Ballot boxes being transfered fro counting in Jaffna (photo: Dinasena Ratugamage)
Jaffna has been peaceful but Kilinochchi was marred by violence during the elections
In a rare electoral setback for the Sri Lankan government, the biggest Tamil party has won local elections in the north of the island, once the scene of the separatist civil war.

The Tamil National Alliance or TNA also won half the councils at stake in the ethnically mixed east.

But President Mahinda Rajapaksa’s government swept to victory in all the other areas being contested, indicating that ethnic polarisation is still an issue in the country.

These elections were held in a number of councils around Sri Lanka.

But there were clusters in the war-affected north and east and this is where the news spotlight has fallen.

The victorious party, taking 18 out of 26 councils, was the Tamil National Alliance (TNA), which projects itself as the main representative of the northern and eastern Tamils.

During the war the TNA was in effect a political proxy of the Tamil Tiger militants.

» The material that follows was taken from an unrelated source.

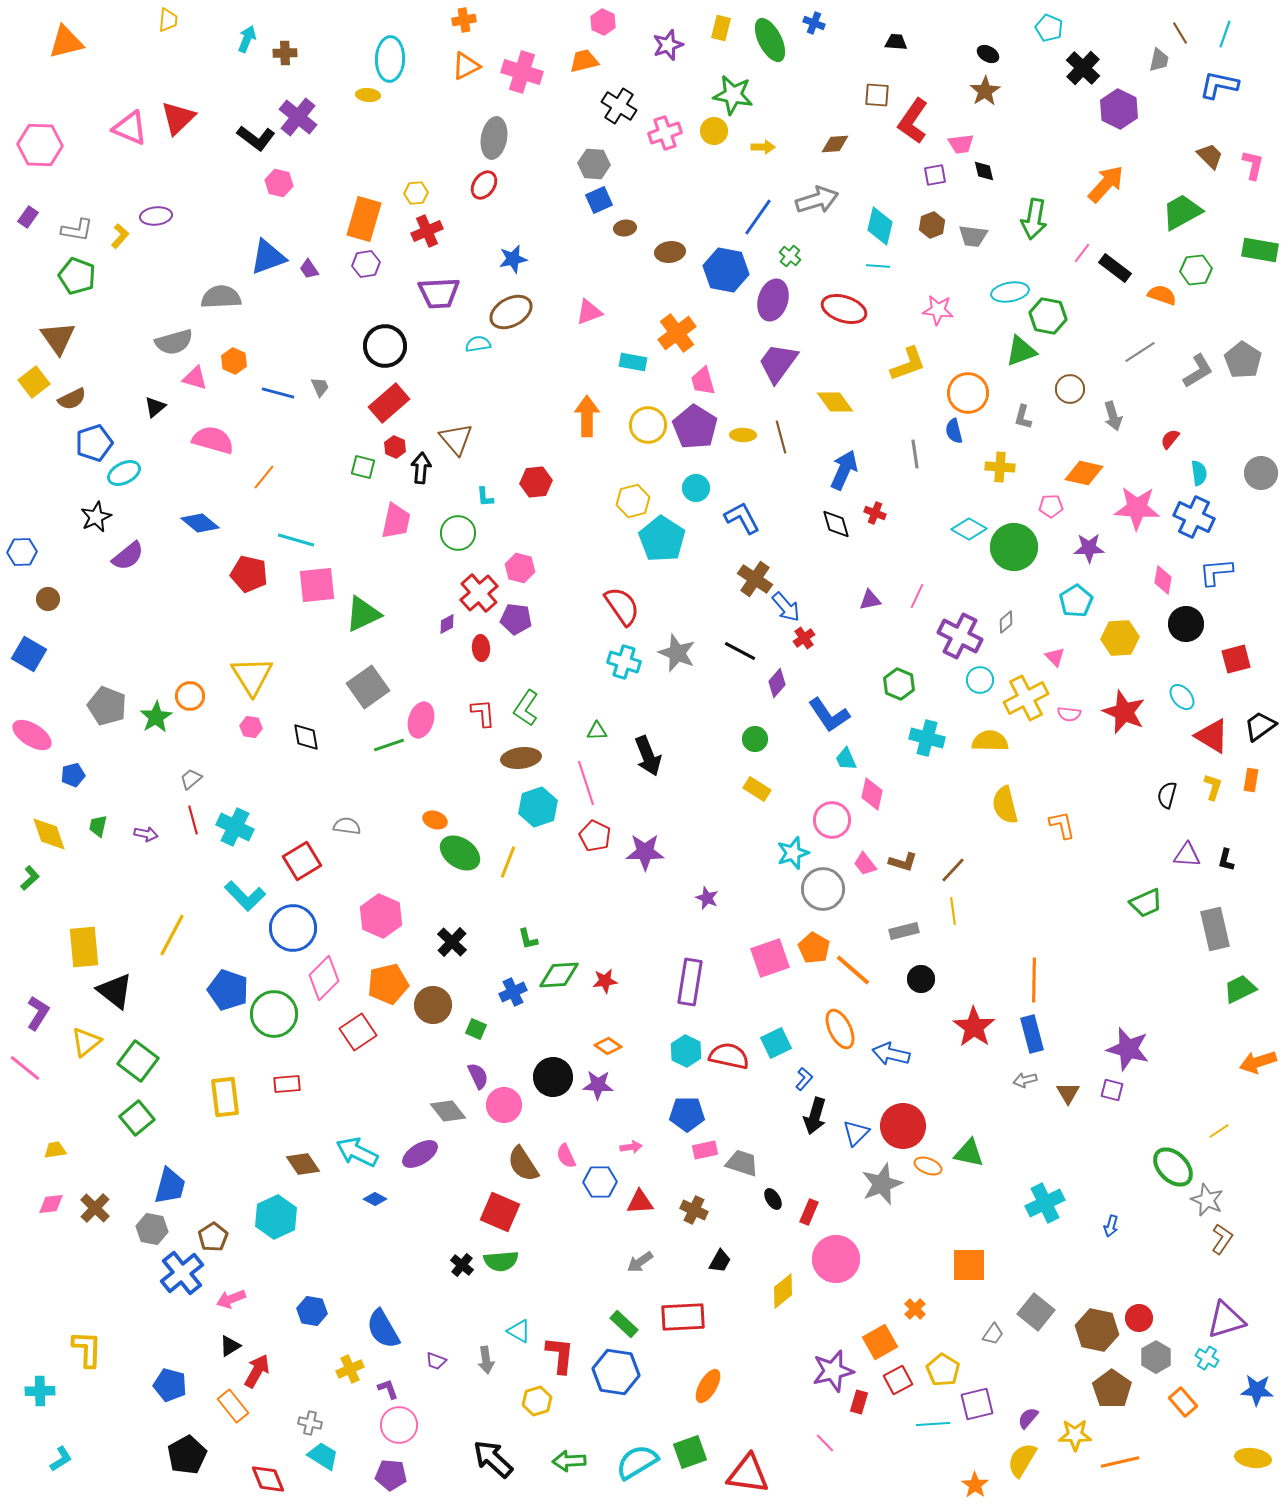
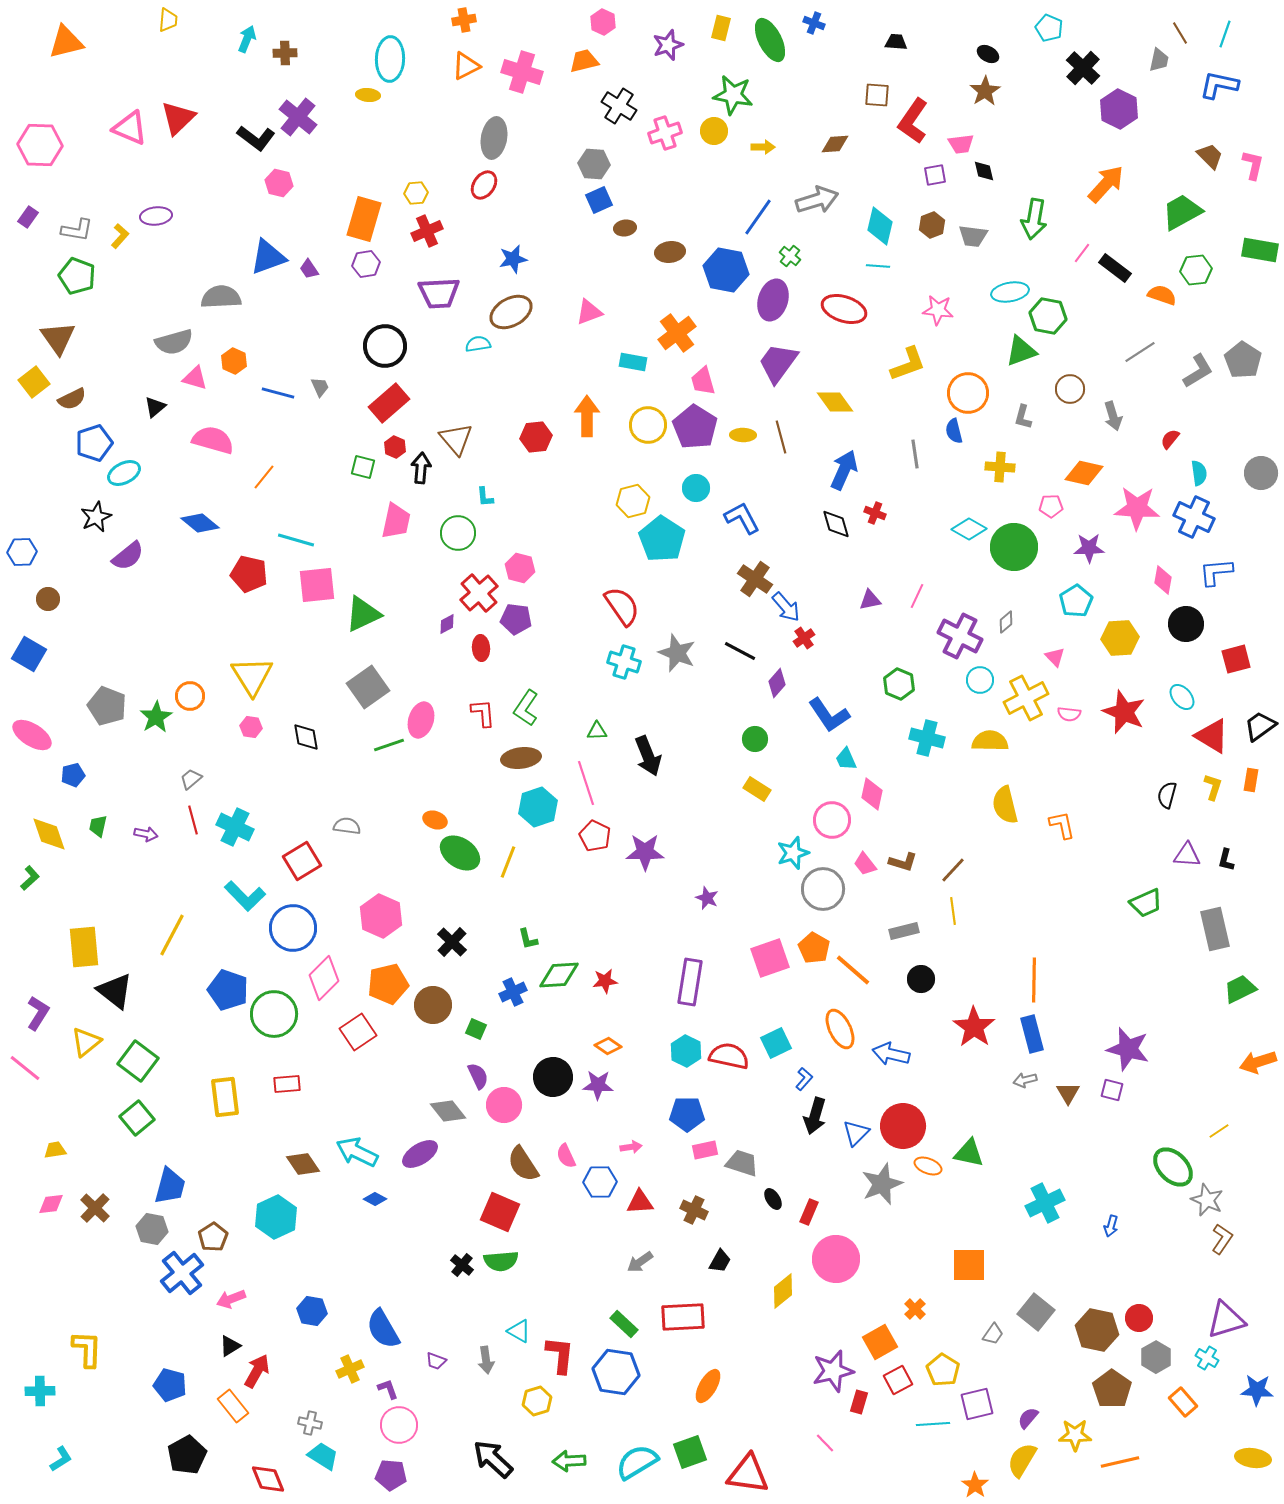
red hexagon at (536, 482): moved 45 px up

It is now more moderate and accepts that Sri Lanka will remain united with no place for separatism.

But it wants considerable devolution for the provinces, including the Tamil-dominated ones – more devolution than President Rajapaksa will agree to, and their talks with him on political reforms of that nature have so far yielded nothing.

Outside the north and east, every contested council was taken by the governing coalition.

But the Sinhalese-dominated government failed to win in the north despite lavishing the area with ministers, money and posters during the campaign.

It had wanted to do well there to ward off international pressure on human rights.

Civil society groups and Tamil politicians accused the government of using scare tactics and threats during the campaign.

The government denied it and the election commissioner said the actual voting day was largely peaceful.